Robert Krulwich—radio genius, science writer, journalist extraordinaire—delivered one of the most impressive Commencement speeches I’ve ever read to the Berkeley School of Journalism in 2011. It’s the kind of address that’s inspiring but not to the point of blind sanguinity. British science writer Ed Yong posted the full text version, plus a link to the video, on his National Geographic blog, “Not Exactly Rocket Science.” The speech centers on Krulwich’s belief that to be influential, a young person would do well to stop standing in the line for Opportunity. “Horizontal loyalty,” he says—as well as a religious dedication to one’s writing—is the way to effect change. My favorite line, though, comes toward the end of the speech; Krulwich writes:
“But in a world like this… rampant with new technologies, and new ways to do things, the newcomers… that means you… you here today, you have to trust your music… It’s how you talk to people your age, your generation. This is how we change.”
The phrase “you have to trust your music” refers to the idea that each generation brings with it new waves of pop music, of side-street hip-hop or jazz, of Indie flavors couched in guitar strums, of revitalized classical melodies… and so on. As young people, we have to protect each other’s music—that is, we have to protect our values, our core beliefs, our internal guidance systems. We have to listen to the music of our time, whatever that means. In this way, writing is an act of listening. Journalism means tapping into—and trusting—new voices and new timbres.

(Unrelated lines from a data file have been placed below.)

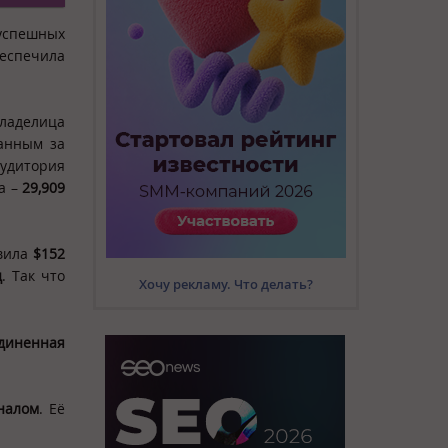
 успешных
еспечила
владелица
анным за
аудитория
а –
29,909
авила
$152
д
. Так что
Хочу рекламу. Что делать?
диненная
налом
. Её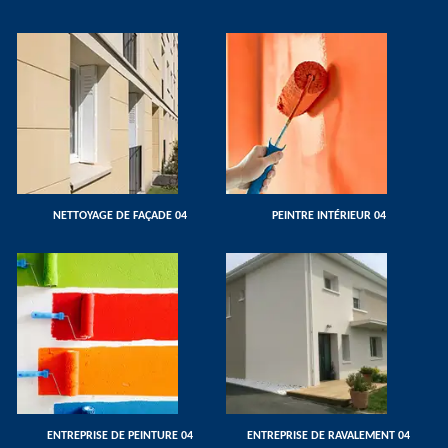
NETTOYAGE DE FAÇADE 04
PEINTRE INTÉRIEUR 04
ENTREPRISE DE PEINTURE 04
ENTREPRISE DE RAVALEMENT 04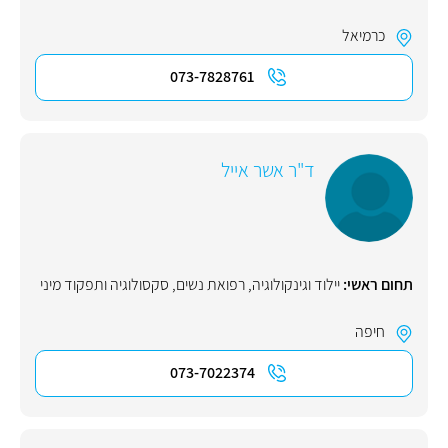
כרמיאל
073-7828761
ד"ר אשר אייל
תחום ראשי:
יילוד וגינקולוגיה, רפואת נשים
,
סקסולוגיה ותפקוד מיני
חיפה
073-7022374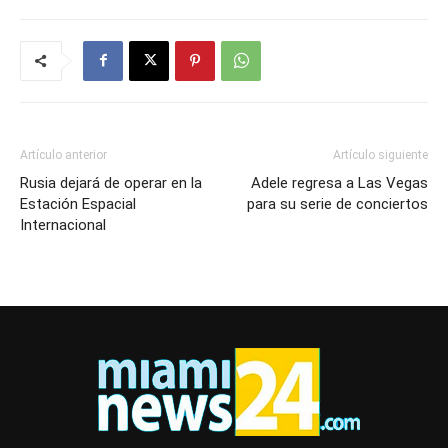
Artículo anterior
Artículo siguiente
Rusia dejará de operar en la
Adele regresa a Las Vegas
Estación Espacial
para su serie de conciertos
Internacional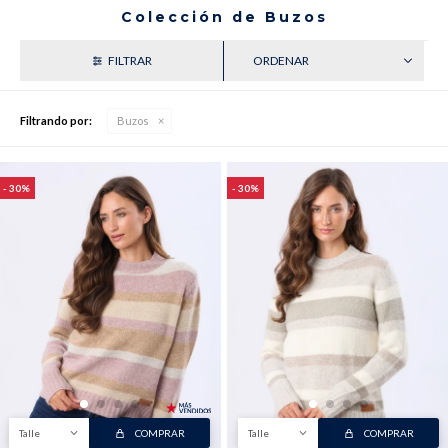
Colección de Buzos
RECIENTES
Buzos
Pantalones
Filtrando por:
Buzos
30
30
Camperas
Chalecos
Canguros
Jeans
Talle
COMPRAR
Talle
COMPRAR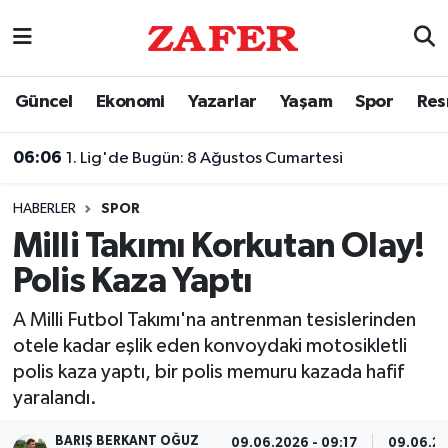
Nöbetçi Eczaneler
Güncel
Ekonomi
Yazarlar
Yaşam
Spor
Res
Hava Durumu
06:06
1. Lig'de Bugün: 8 Ağustos Cumartesi
Ankara Namaz Vakitleri
HABERLER
SPOR
Trafik Durumu
Milli Takımı Korkutan Olay!
Polis Kaza Yaptı
Süper Lig Puan Durumu ve Fikstür
A Milli Futbol Takımı'na antrenman tesislerinden
Tüm Manşetler
otele kadar eşlik eden konvoydaki motosikletli
polis kaza yaptı, bir polis memuru kazada hafif
Son Dakika Haberleri
yaralandı.
Haber Arşivi
BARIŞ BERKANT OĞUZ
09.06.2026 - 09:17
09.06.20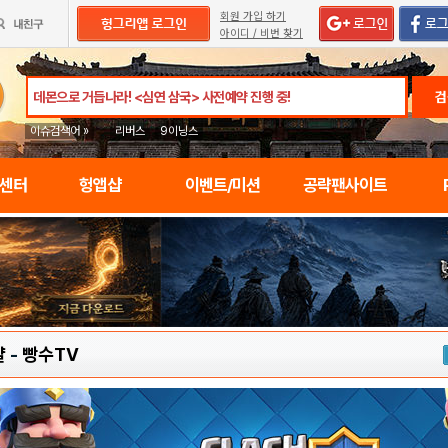
회원 가입 하기
아이디 / 비번 찾기
검
이슈검색어 »
리버스
9이닝스
임센터
헝앱샵
이벤트/미션
공략팬사이트
얄
-
빵수TV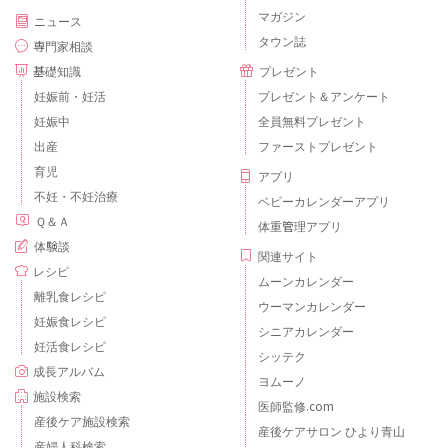
マガジン
ニュース
タウン誌
専門家相談
基礎知識
プレゼント
妊娠前・妊活
プレゼント＆アンケート
妊娠中
全員無料プレゼント
出産
ファーストプレゼント
育児
アプリ
不妊・不妊治療
ベビーカレンダーアプリ
Ｑ＆Ａ
体重管理アプリ
体験談
関連サイト
レシピ
ムーンカレンダー
離乳食レシピ
ウーマンカレンダー
妊娠食レシピ
シニアカレンダー
妊活食レシピ
シッテク
成長アルバム
ヨムーノ
施設検索
医師監修.com
産後ケア施設検索
産後ケアサロン ひより青山
産婦人科検索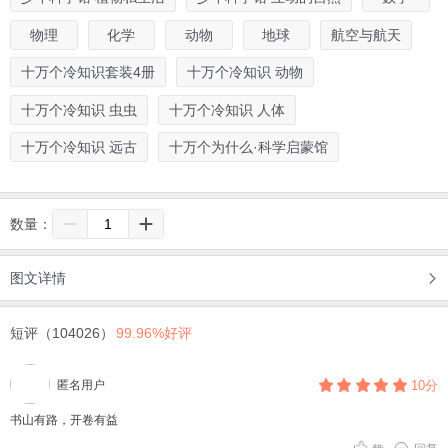
物理
化学
动物
地球
航空与航天
十万个冷知识套装4册
十万个冷知识 动物
十万个冷知识 虫虫
十万个冷知识 人体
十万个冷知识 远古
十万个为什么·科学启蒙馆
数量：
图文详情
短评（104026）
99.96%好评
匿名用户
10分
书山有路，开卷有益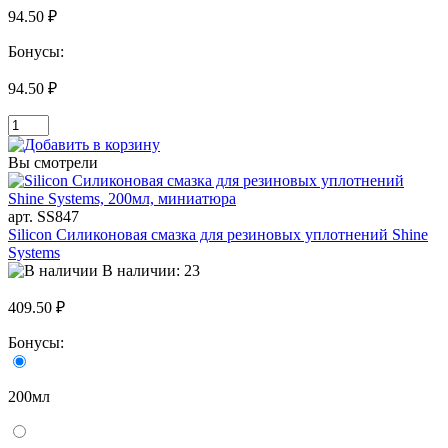
94.50 ₽
Бонусы:
94.50 ₽
Вы смотрели
арт. SS847
Silicon Силиконовая смазка для резиновых уплотнений Shine
Systems
В наличии: 23
409.50 ₽
Бонусы:
200мл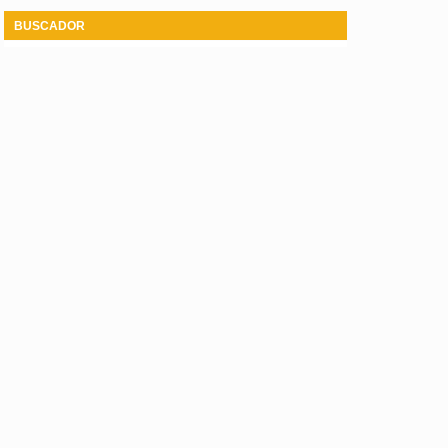
BUSCADOR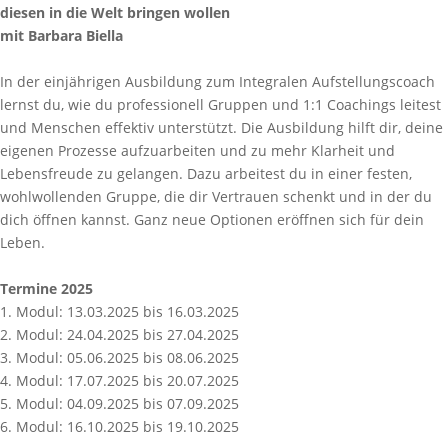
diesen in die Welt bringen wollen
mit Barbara Biella
In der einjährigen Ausbildung zum Integralen Aufstellungscoach
lernst du, wie du professionell Gruppen und 1:1 Coachings leitest
und Menschen effektiv unterstützt. Die Ausbildung hilft dir, deine
eigenen Prozesse aufzuarbeiten und zu mehr Klarheit und
Lebensfreude zu gelangen. Dazu arbeitest du in einer festen,
wohlwollenden Gruppe, die dir Vertrauen schenkt und in der du
dich öffnen kannst. Ganz neue Optionen eröffnen sich für dein
Leben.
Termine 2025
1. Modul: 13.03.2025 bis 16.03.2025
2. Modul: 24.04.2025 bis 27.04.2025
3. Modul: 05.06.2025 bis 08.06.2025
4. Modul: 17.07.2025 bis 20.07.2025
5. Modul: 04.09.2025 bis 07.09.2025
6. Modul: 16.10.2025 bis 19.10.2025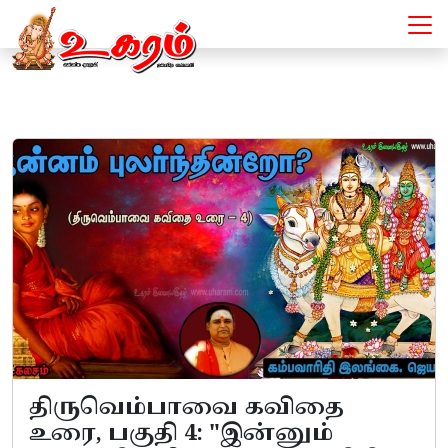
ஈழத்துக் கவிஞர் - Articles
திருவெம்பாவை கவிதை
உரை, பகுதி 4: "இன்னும்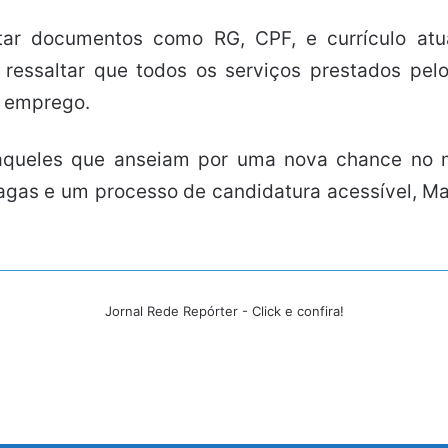
ntar documentos como RG, CPF, e currículo atu
 ressaltar que todos os serviços prestados pelo
r emprego.
 aqueles que anseiam por uma nova chance no 
agas e um processo de candidatura acessível, 
Jornal Rede Repórter - Click e confira!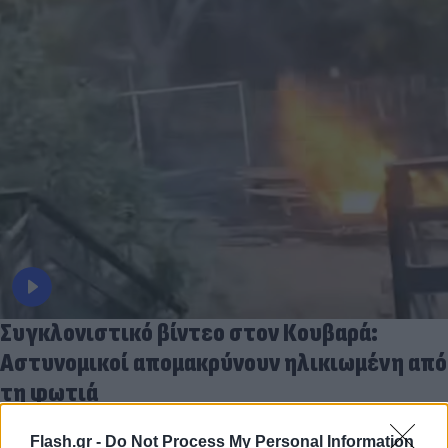
Συγκλονιστικό βίντεο στον Κουβαρά:
Αστυνομικοί απομακρύνουν ηλικιωμένη από
τη φωτιά
10.08.2026
Flash.gr -
Do Not Process My Personal Information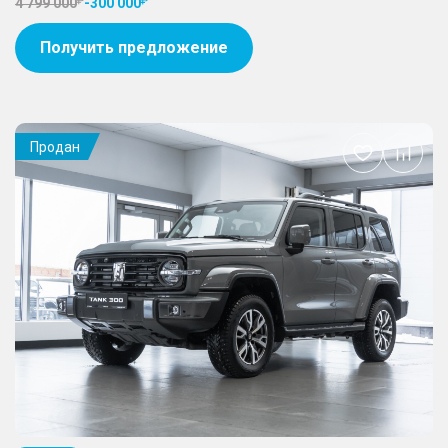
4 799 000
-
300 000
Получить предложение
Продан
Добавить
в
избранное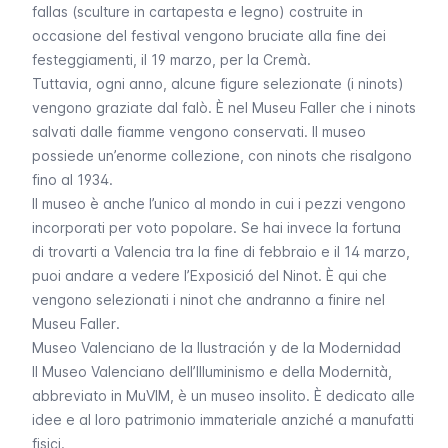
fallas
(sculture in cartapesta e legno) costruite in
occasione del festival vengono bruciate alla fine dei
festeggiamenti, il 19 marzo, per la
Cremà
.
Tuttavia, ogni anno, alcune figure selezionate (i
ninots
)
vengono graziate dal falò. È nel Museu Faller che i
ninots
salvati dalle fiamme vengono conservati. Il museo
possiede un’enorme collezione, con
ninots
che risalgono
fino al 1934.
Il museo è anche l’unico al mondo in cui i pezzi vengono
incorporati per voto popolare. Se hai invece la fortuna
di trovarti a Valencia tra la fine di febbraio e il 14 marzo,
puoi andare a vedere l’
Exposició del Ninot
. È qui che
vengono selezionati i
ninot
che andranno a finire nel
Museu Faller
.
Museo Valenciano de la Ilustración y de la Modernidad
Il Museo Valenciano dell’Illuminismo e della Modernità,
abbreviato in
MuVIM
, è un museo insolito. È dedicato alle
idee e al loro patrimonio immateriale anziché a manufatti
fisici.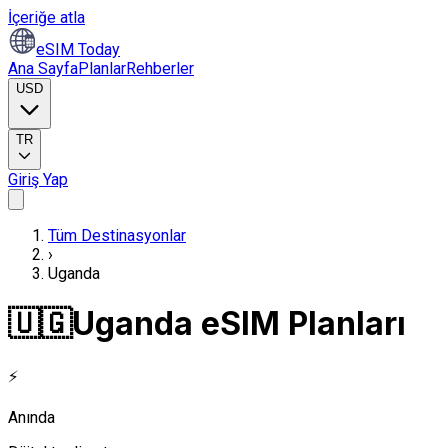
İçeriğe atla
eSIM Today
Ana Sayfa
Planlar
Rehberler
USD
TR
Giriş Yap
Tüm Destinasyonlar
›
Uganda
🇺🇬
Uganda eSIM Planları
⚡
Anında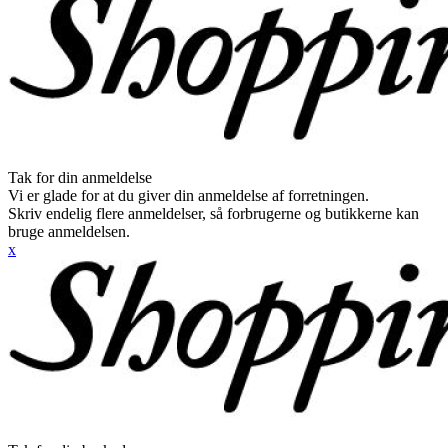
Tak for din anmeldelse
Vi er glade for at du giver din anmeldelse af forretningen.
Skriv endelig flere anmeldelser, så forbrugerne og butikkerne kan
bruge anmeldelsen.
x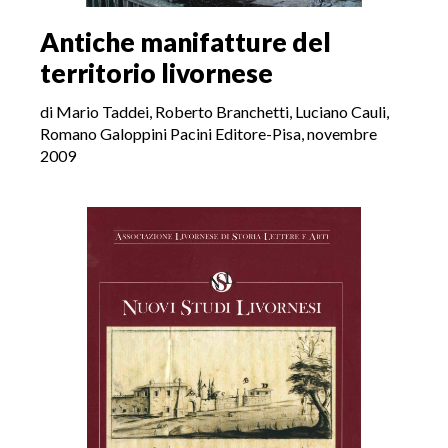
Antiche manifatture del
territorio livornese
di Mario Taddei, Roberto Branchetti, Luciano Cauli,
Romano Galoppini Pacini Editore-Pisa, novembre
2009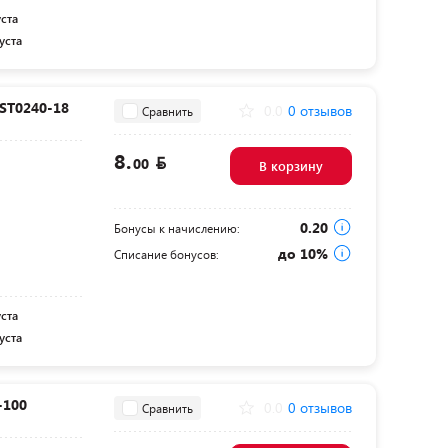
уста
уста
 ST0240-18
0.0
0 отзывов
Сравнить
8.
00
В корзину
0.20
Бонусы к начислению:
до 10%
Списание бонусов:
уста
уста
-100
0.0
0 отзывов
Сравнить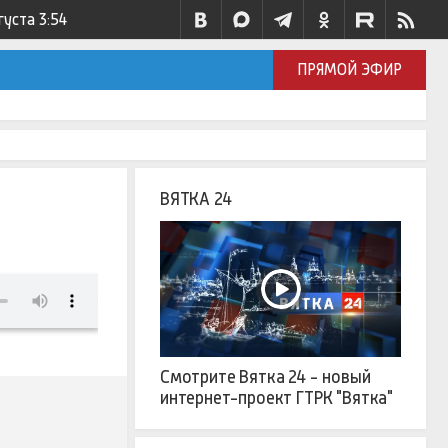
густа
3:54
ПРЯМОЙ ЭФИР
ВЯТКА 24
Смотрите Вятка 24 - новый
интернет-проект ГТРК "Вятка"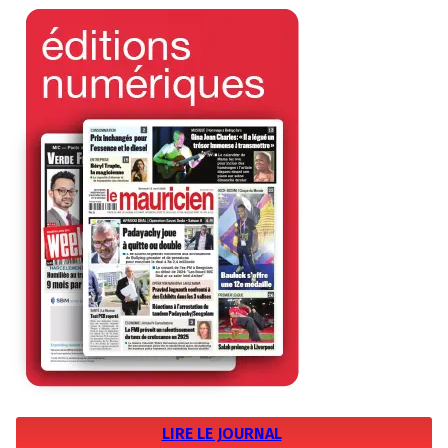
LIRE LE JOURNAL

When I was a freshman in college, my comparative literature professor left me a note at bottom of my first paper. “Try writing more like Mozart and less like Reger,” he wrote. I didn’t know who Reger was at the time, but I did know Mozart. My professor didn’t know until I emailed him a few weeks later that his comment completely revolutionized my understanding of academic writing. To be fair, not all writing should be academic or Mozartian; but still, the analogy made me see writing as a force to be reckoned with. Your words will refuse to serve your purposes unless you step back and see them for the shape you really want them to take and the sounds you really want them to make.
All of this is to say that, in style and substance, we can each find our own Mozart (and we don’t have to wage severals wars to do so). As a result, we can finally sort through all the Reger-esque commotion that we’ve inherited over the years and extricate whatever Mozartian details seem most promising to our time and to ourselves.